できる限りの検査を実施し、血流と子宮線筋症以外は異常なしとの判断になりましたが、着床はかすりもせず全て陰性でした。体外受精6回目を迎える前に、クリニックからは腹腔鏡手術をした後に残りの卵を移植することを勧められています(手術を拒否する場合はホルモン剤にて半年間生理を停止)。
卵は残り11個(4AAは残り1つ、他4AB以下)。
次のステップとして「腹腔鏡手術を受けるか否か」「転院し、採卵からやり直すか否か」について悩んでおります。
ご意見いただけますと幸いです。
浅田先生に聞いてきました。
名古屋大学医学部卒業。1993 年、米国初の体外受精専門施設に留学し、主に顕微授精を研究。帰国後、日本初の精巣精子を用いた顕微授精による妊娠例を報告。現在、愛知県の名古屋駅前、勝川、東京・品川にクリニックを開院。著書に『不妊治療を考えたら読む本』(講談社)など多数。
※お寄せいただいた質問への回答は、医師のご厚意によりお返事いただいているものです。また、質問者から寄せられた限りある情報の中でご回答いただいている為、実際のケースを完全に把握できておりません。従って、正確な回答が必要な場合は、実際の問診等が必要となることをご理解ください。

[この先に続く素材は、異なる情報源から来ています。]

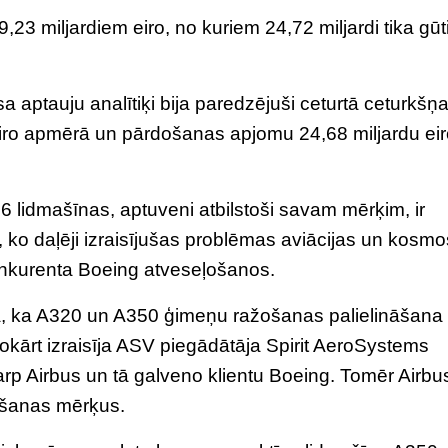
3 miljardiem eiro, no kuriem 24,72 miljardi tika gūti 
tauju analītiķi bija paredzējuši ceturtā ceturkšņ
eiro apmērā un pārdošanas apjomu 24,68 miljardu ei
 lidmašīnas, aptuveni atbilstoši savam mērķim, ir
 ko daļēji izraisījušas problēmas aviācijas un kosm
nkurenta Boeing atveseļošanos.
īja, ka A320 un A350 ģimeņu ražošanas palielināšana
okārt izraisīja ASV piegādātāja Spirit AeroSystems
arp Airbus un tā galveno klientu Boeing. Tomēr Airbu
ošanas mērķus.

子宮腺筋症の腹腔鏡手術をすべきかどうかは、非常に難しい質問です。不妊治療を受けている方の半数程度が、多かれ少なかれ子宮内膜症があるといわれています。子宮内膜症の一部で、子宮の中に内膜症の組織があるのが子宮腺筋症です。軽症の方も含めるととても多くの方が子宮腺筋症といえます。
子宮腺筋症が着床の妨げになっている方がどれほどいらっしゃるかはわかりません。子宮腺筋症で手術をしなくても妊娠される方はいらっしゃいます。私の不妊治療30年の経験において、子宮腺筋症が重く、妊娠しても子宮が固くて赤ちゃんが大きくなれずに、通常の子宮の10倍くらいの大きさがある症例では、3人程度腺筋症を削る手術をしてもらったことがあります。ただ手術後に妊娠が順調にいっても、早産で子宮破裂を起こす危険性があります。
多くの場合、手術をしなくても妊娠しているというのが私の認識です。腹腔鏡で手術ができるくらいの腺筋症ならば、あえて手術をしなくてもよいのではないかと思います。開腹手術をしなければならないようなときにしか、私は手術を勧めていません。
4AAや4ABという胚盤胞のグレードは、全く当てになりません。胚盤胞の染色体異常とは必ずしもリンクしていないからです。見た目がよい方が、染色体異常の確率が少しは低いため、野球で例えるならグレードは打順を決めているようなものです。実際に見た目のよい順番で移植するなら、PGT-Aをして染色体異常を調べるのが正しい判断であり、不要な移植はしないで済みます。お悩みでしたら、胚盤胞を作る技術、そして生検する技術に優れ、レベルの高いPGT-Aが受けられる施設への転院をお勧めします。
保険診療で採卵し凍結した受精卵があり、治療が回数制限に達していない場合、基本的には次の採卵へ移れません。ただしPGT-Aを希望されるならば、保険診療で凍結保存している受精卵を保留として、自費診療で採卵・培養した受精卵でPGT-Aができると保険適用の解釈が変わりました。